Top of The data

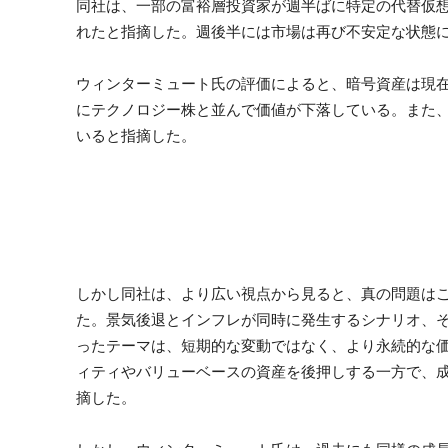
同社は、一部の富裕層投資家が週半ばに特定の代替仮
れたと指摘した。週後半には市場は再び不安定な状態
ウィンターミュート氏の評価によると、暗号資産は現
にテクノロジー株と並んで価値が下落している。また、
いると指摘した。
しかし同社は、より広い視点から見ると、真の問題は
た。景気後退とインフレが同時に発生するシナリオ、
ったテーマは、短期的な変動ではなく、より永続的な
ィティやバリューベースの資産を後押しする一方で、
摘した。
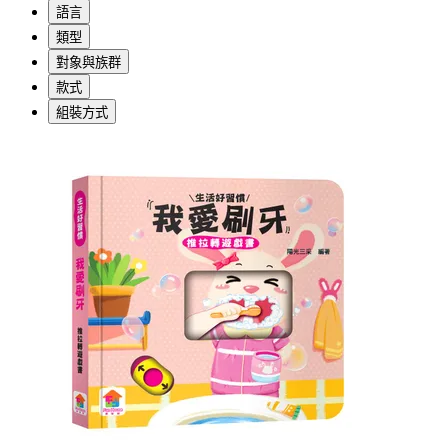
語言
類型
對象與族群
款式
組裝方式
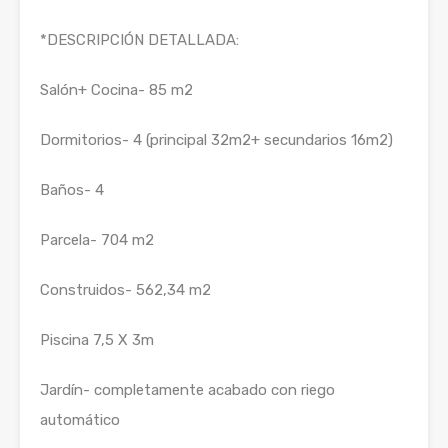
*DESCRIPCIÓN DETALLADA:
Salón+ Cocina- 85 m2
Dormitorios- 4
(principal 32m2+ secundarios 16m2)
Baños- 4
Parcela- 704 m2
Construidos- 562,34 m2
Piscina 7,5 X 3m
Jardín- completamente acabado con riego
automático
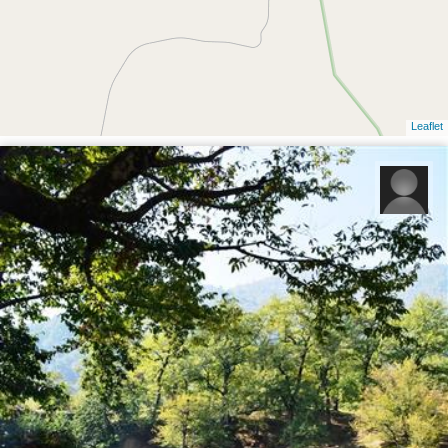
Leaflet
فرج الله خیری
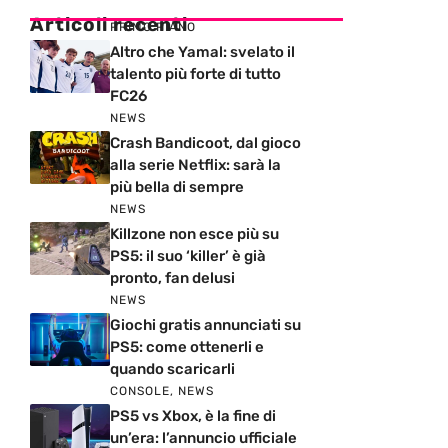
Articoli recenti
PRIMO PIANO
Altro che Yamal: svelato il
talento più forte di tutto
FC26
NEWS
Crash Bandicoot, dal gioco
alla serie Netflix: sarà la
più bella di sempre
NEWS
Killzone non esce più su
PS5: il suo ‘killer’ è già
pronto, fan delusi
NEWS
Giochi gratis annunciati su
PS5: come ottenerli e
quando scaricarli
CONSOLE
,
NEWS
PS5 vs Xbox, è la fine di
un’era: l’annuncio ufficiale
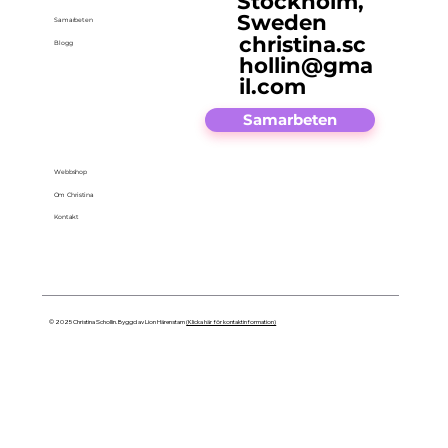
Stockholm,
Sweden
Samarbeten
christina.sc
Blogg
hollin@gma
il.com
Samarbeten
Webbshop
Om Christina
Kontakt
© 2025 Christina Schollin. Byggd av Lion Härenstam
(Klicka här för kontaktinformation)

Bottom of The data

**Problem to solve:** Print the lines from the one holding "(principal 32m2+ secundarios 16m2)" through the last line of the records, word for word, and omit the pictures.

**Output of the task:**
(principal 32m2+ secundarios 16m2)
Baños- 4
Parcela- 704 m2
Construidos- 562,34 m2
Piscina 7,5 X 3m
Jardín- completamente acabado con riego
automático
Leaflet
فرج الله خیری
Articoli recenti
PRIMO PIANO
Altro che Yamal: svelato il
talento più forte di tutto
FC26
NEWS
Crash Bandicoot, dal gioco
alla serie Netflix: sarà la
più bella di sempre
NEWS
Killzone non esce più su
PS5: il suo ‘killer’ è già
pronto, fan delusi
NEWS
Giochi gratis annunciati su
PS5: come ottenerli e
quando scaricarli
CONSOLE
,
NEWS
PS5 vs Xbox, è la fine di
un’era: l’annuncio ufficiale
Stockholm,
Sweden
Samarbeten
christina.sc
Blogg
hollin@gma
il.com
Samarbeten
Webbshop
Om Christina
Kontakt
© 2025 Christina Schollin. Byggd av Lion Härenstam
(Klicka här för kontaktinformation)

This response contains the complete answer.